民話(動物) いじわるたぬき
じっことばんばがありました。じっこが畑へ出て豆まきをしました。
「一粒千粒なーれ、一粒千粒なーれ」といって豆の種を蒔いていると、いじわるのたぬきがやって来ました。そしていつものように木の根っコに腰をかけて、豆蒔きのまねをするのです。
じっこは知らぬ振りをして「一粒千粒なーれ」というと、たぬきは「一粒一粒なーれ」といつものようにいじわるをして「じっこ」をからかいます。
じっこは「この野郎」といって追いかけてもとても早くてかないません。あんまりくやしいので、たぬきの腰かける木の根っコに「あめ」をどろりとたらしておきました。何も知らない「たぬき」は又やって来て「あめ」をたらしておいた木の根っコに腰かけました。

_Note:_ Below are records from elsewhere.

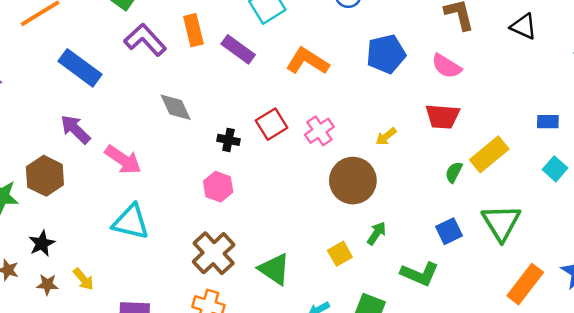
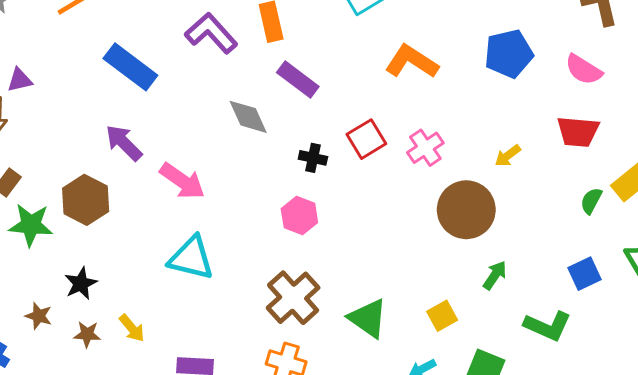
purple rectangle: (238, 49) -> (298, 80), moved
yellow square: (340, 254) -> (442, 316), moved

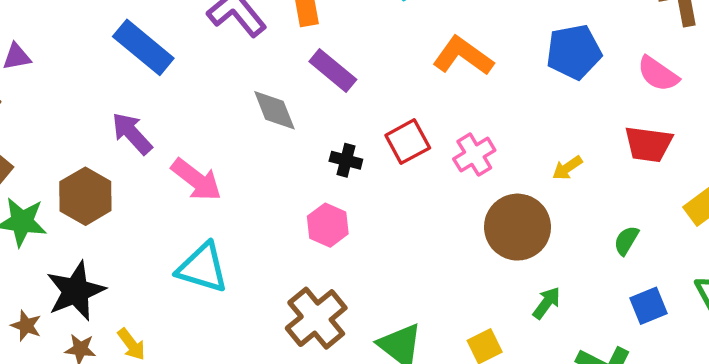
green semicircle: (591, 201) -> (626, 241), moved
black star: (81, 283) -> (76, 291), size x1.6

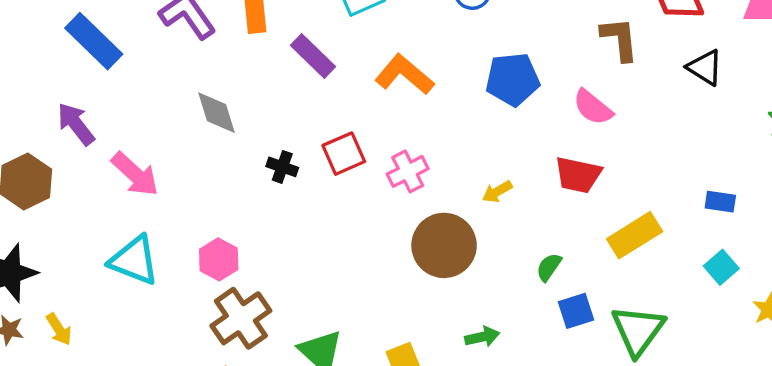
purple rectangle: (333, 70) -> (313, 56), moved
pink hexagon: (328, 225) -> (219, 259), moved
green arrow: (547, 303) -> (482, 337), moved, turned 36
blue square: (648, 306) -> (576, 311), moved

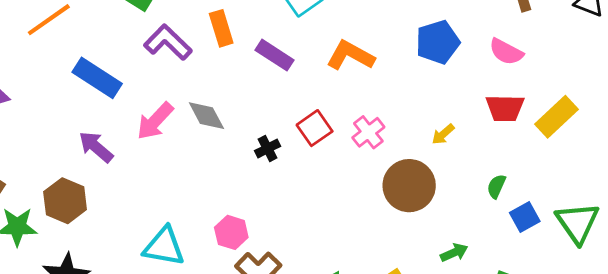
black cross: (282, 167) -> (268, 149), turned -35
pink arrow: (135, 174) -> (155, 121), moved, turned 102
yellow rectangle: (635, 235) -> (556, 117), moved

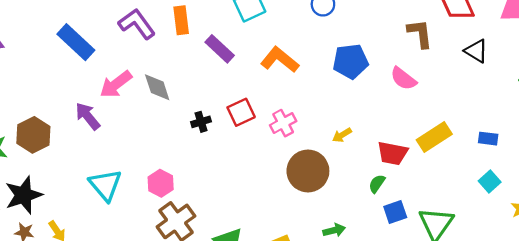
red trapezoid: (505, 108) -> (393, 153), moved
purple arrow: (96, 147) -> (88, 116), moved
cyan triangle: (164, 247) -> (105, 185), turned 30

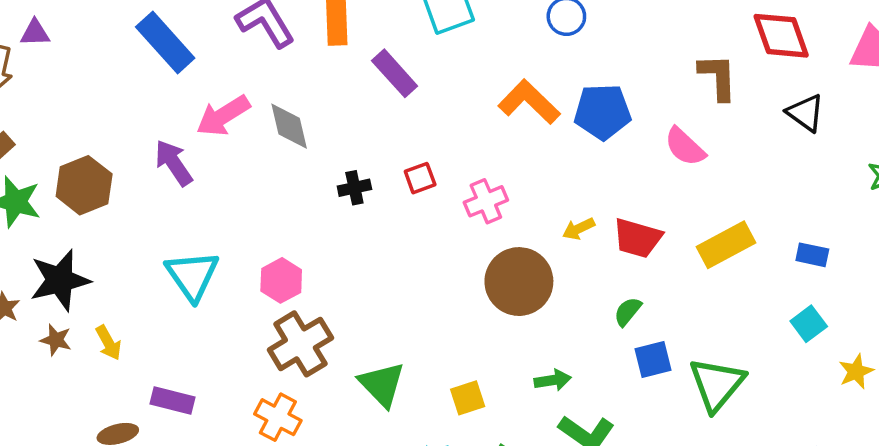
orange L-shape: (280, 60) -> (529, 102), moved
red square: (241, 112) -> (420, 178), size x0.7
red trapezoid: (393, 153) -> (637, 238), moved

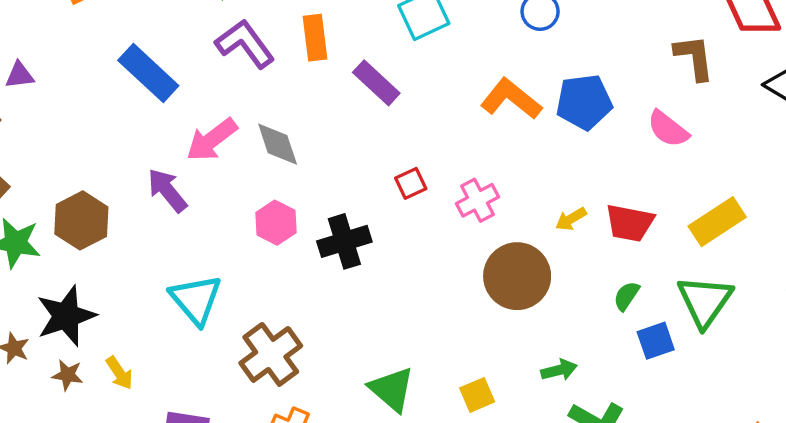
black cross: (354, 188) -> (344, 241), moved, size x1.6
pink hexagon: (281, 280) -> (276, 223), moved
brown cross: (300, 344) -> (271, 354), moved
green triangle: (717, 384) -> (705, 301), moved

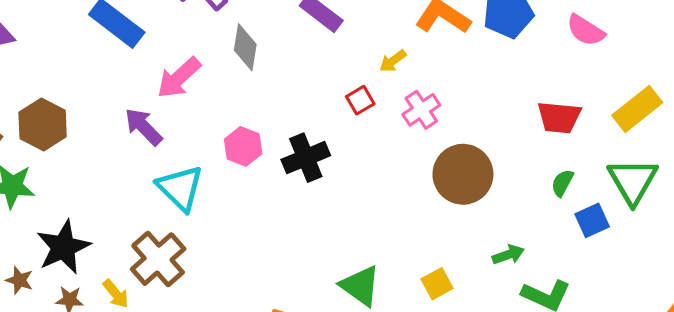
gray diamond: (278, 144) -> (245, 47), moved, turned 33
yellow arrow: (571, 219) -> (393, 61), moved
brown hexagon: (81, 220) -> (43, 124), moved
cyan triangle: (196, 299) -> (180, 188), moved
brown cross: (271, 354) -> (158, 259), moved

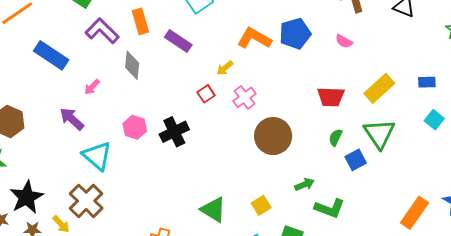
pink semicircle: (586, 30) -> (344, 41), size x0.7
pink arrow: (179, 78) -> (92, 87), size x0.6

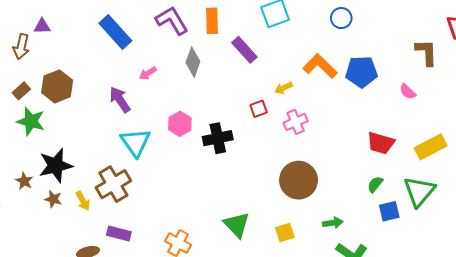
brown circle: (273, 136) -> (299, 180), moved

じっこは知らぬふりをして「一粒千粒なーれ」と豆を蒔くと、たぬきは得意になって「一粒一粒なーれ」という、「この野郎まんつ」とさけんでじっこは縄を持ってたぬきにかけよりました。たぬきは逃げようとしても「けっつ」にあめがついて立てません。もがけばもがくほど身体にあめがくっついて身うごき出来ません。じっこは「このヤロ、ふてぇヤローだ」といいながら縄でしばり家へ持って来て「晩げ、たぬき汁をつくれ」と、ばんばにいいつけてたぬきを「えろり」の「かぎのはな」につるして畑へ行って豆まきをしました。ばんばは庭に出て臼で粉をついていました。するとたぬきは涙を流し「ばんば、おれ粉コつでけるんで、えとまが縄コ解いでけれ」とばんばに頼みました。「それなばやじがねゃ」とばんばは粉コをはたいていると、「さっとや、さっと、おれ粉コはだげばすぐ縄でまるがれるんて」というので、ばんばは可愛想になって縄を解いてやると、たぬきはいきなりばんばを臼の中に入れ、きねでついて殺してしまいました。そして、ばんば汁を煮てばんばに化けてじっこを待っていました。
じっこは畑からかえってきました。
「やれやれ、今日はたぬき汁食うにぇぇが」と、わんに盛って食いました。
すると、たぬきの化けたばんばは正体を現わし、「じっこのばか野郎、たぬきにだまされてばんば汁まぐらてら」とはやし立てながら山へ逃げて行ったど。
トッチンパリンノピー
【私なりの解説】
阿仁町伝承民話第一集にある三枚地区に伝わる民話です。「かちかち山・前編」という内容です。後編では、深い悲しみの底にあるじっこを見て義憤に駆られたうさぎが、たぬきに対して残酷な復讐を代行するはずです。